Dans l'ombre des Lumières
En vérité, il ne se limitait pas à en parler, c’était une logorrhée, un fleuve verbal dont on venait de rompre les digues. Le croque-mitaine n’avait pas changé miraculeusement de caractère ; il ne parlait et ne s’occupait toujours que de lui-même et, quand il interrogeait Gaspard, c’était uniquement pour prendre le temps d’humecter sa langue et de fouiller dans ses souvenirs. Mais quelque chose avait changé. Le marquis, dont les manières étaient d’ordinaire râpeuses, considérait Virlojeux, ce roturier, cet inconnu, avec une nuance d’obséquiosité dans les yeux. À certains moments même, le gentilhomme ressemblait à une carpe frétillant au bout d’une ligne dont les mains fermes de Gaspard eussent tenu l’extrémité. Quels étaient donc les mots que Virlojeux avaient su employer pour obtenir, en moins d’une heure, ce que ni Antoine ni personne n’eussent obtenu en dix ans ?

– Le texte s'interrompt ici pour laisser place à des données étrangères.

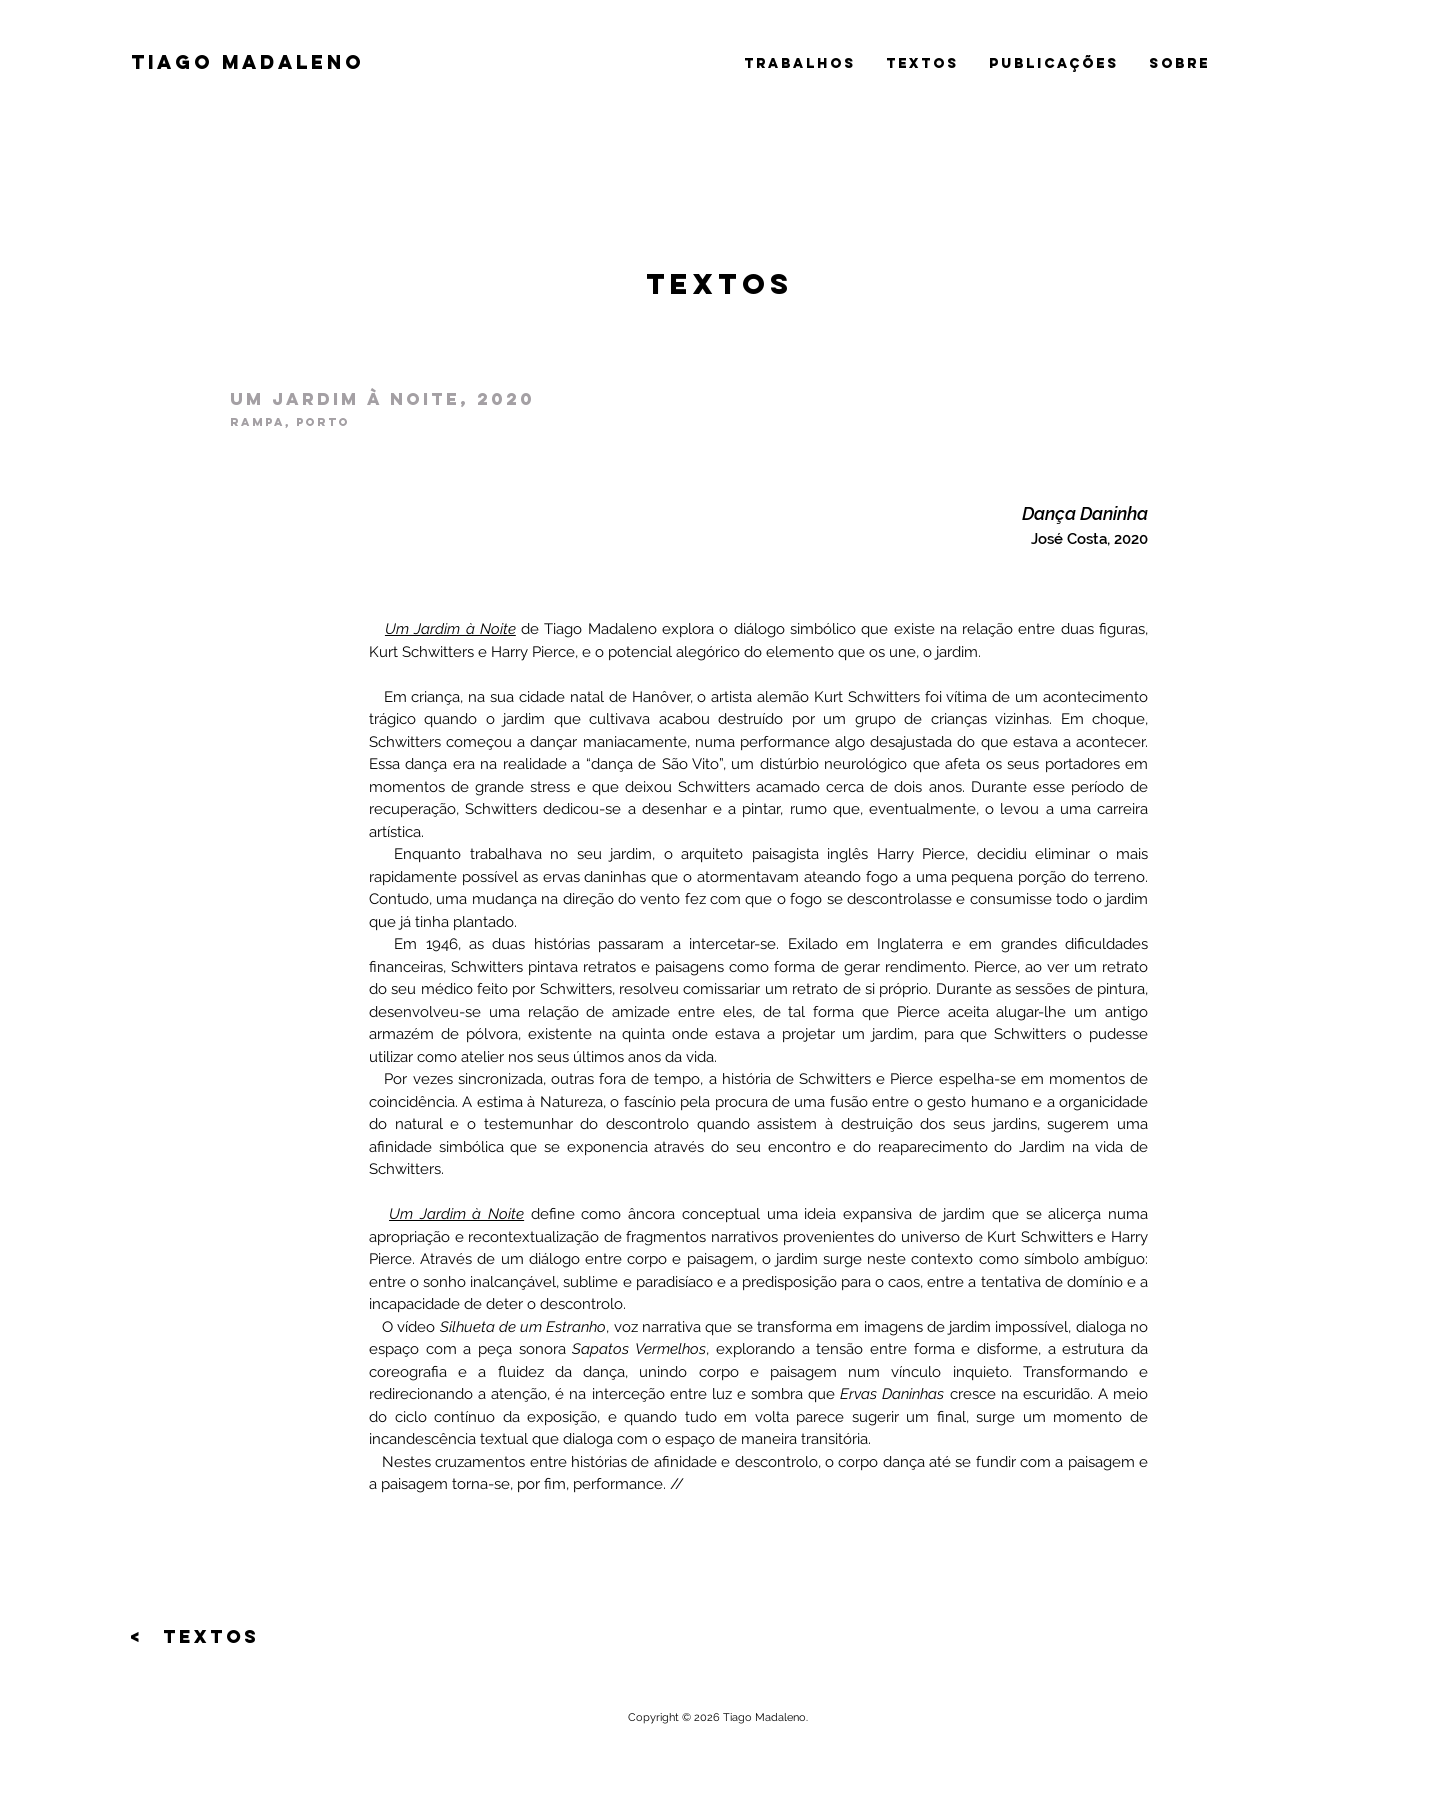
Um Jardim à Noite (456, 1214)
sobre (1179, 63)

Le peintre cessa d’observer la scène car Amélie s’approchait de lui en compagnie d’un gentilhomme. Depuis qu’il était en Vendée, le Toulousain avait déjà rencontré tant de personnes, il avait croisé tant de visages et entendu tant de noms, qu’il finissait par les confondre. Mais il n’avait pas oublié cette physionomie-là. Il se souvenait de l’avoir vue à Morlanges et à Saint-Pierre-des-Herbiers. Il faut dire que le vicomte Horace de La Viguerie était un jeune homme d’une élégance et d’une beauté singulières. Les traits de son visage avaient une finesse presque féminine et la blondeur éclatante de sa chevelure accentuait cette apparence angélique. Il portait un chapeau rond à haute forme, ceint d’un bourdalou grenat, et son col était noué d’une cravate de taffetas terminée en dentelle. L’habit était couleur entrailles-de-procureur avec des boutons d’acier polis et des manchettes de batiste à ourlet plat. Cette belle tenue se complétait d’un gilet de soie et d’une culotte de casimir moulant la cuisse. Les souliers, que la cire d’Angleterre faisait étinceler, juraient avec le cadre champêtre, mais cette délicatesse se trouvait en quelque sorte compensée par l’espèce d’assurance virile que manifestait le chérubin.
— Je vous présente Horace, mon cousin préféré, dit Amélie, d’un ton ludique. Il n’y a pas de plus grand séducteur dans tout le pays.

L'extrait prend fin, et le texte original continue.